**REQUIRED ACTION**:
Write out exactly the lines running from the line that includes "Мои товары (264, 1940)" to the end of the data, both ends included, and nothing besides.

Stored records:

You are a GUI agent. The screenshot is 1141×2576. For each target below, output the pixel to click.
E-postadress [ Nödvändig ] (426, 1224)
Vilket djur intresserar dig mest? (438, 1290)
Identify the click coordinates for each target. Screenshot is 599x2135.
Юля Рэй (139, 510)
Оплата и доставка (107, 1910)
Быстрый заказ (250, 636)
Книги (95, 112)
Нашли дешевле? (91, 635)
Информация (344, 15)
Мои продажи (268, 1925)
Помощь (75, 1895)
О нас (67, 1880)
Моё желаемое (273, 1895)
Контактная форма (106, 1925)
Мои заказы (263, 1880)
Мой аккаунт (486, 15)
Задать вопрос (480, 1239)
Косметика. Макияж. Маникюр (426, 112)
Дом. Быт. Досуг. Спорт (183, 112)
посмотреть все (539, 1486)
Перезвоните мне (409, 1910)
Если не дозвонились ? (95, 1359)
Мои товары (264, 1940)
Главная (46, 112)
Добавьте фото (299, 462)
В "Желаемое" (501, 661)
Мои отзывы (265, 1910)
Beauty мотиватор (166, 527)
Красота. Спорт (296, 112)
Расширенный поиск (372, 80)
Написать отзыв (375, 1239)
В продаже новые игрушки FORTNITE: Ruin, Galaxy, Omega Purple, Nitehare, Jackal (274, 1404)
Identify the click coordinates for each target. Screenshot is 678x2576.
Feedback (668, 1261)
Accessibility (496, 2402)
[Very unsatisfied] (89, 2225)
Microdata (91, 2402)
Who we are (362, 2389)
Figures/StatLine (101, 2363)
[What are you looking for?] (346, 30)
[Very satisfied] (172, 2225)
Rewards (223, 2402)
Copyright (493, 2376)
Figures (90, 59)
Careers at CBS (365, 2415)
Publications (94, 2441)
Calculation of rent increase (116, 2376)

**SOLUTION**:
Мои товары (264, 1940)
Главная (46, 112)
Добавьте фото (299, 462)
В "Желаемое" (501, 661)
Мои отзывы (265, 1910)
Beauty мотиватор (166, 527)
Красота. Спорт (296, 112)
Расширенный поиск (372, 80)
Написать отзыв (375, 1239)
В продаже новые игрушки FORTNITE: Ruin, Galaxy, Omega Purple, Nitehare, Jackal (274, 1404)
Identify the click coordinates for each target. Screenshot is 678x2576.
Feedback (668, 1261)
Accessibility (496, 2402)
[Very unsatisfied] (89, 2225)
Microdata (91, 2402)
Who we are (362, 2389)
Figures/StatLine (101, 2363)
[What are you looking for?] (346, 30)
[Very satisfied] (172, 2225)
Rewards (223, 2402)
Copyright (493, 2376)
Figures (90, 59)
Careers at CBS (365, 2415)
Publications (94, 2441)
Calculation of rent increase (116, 2376)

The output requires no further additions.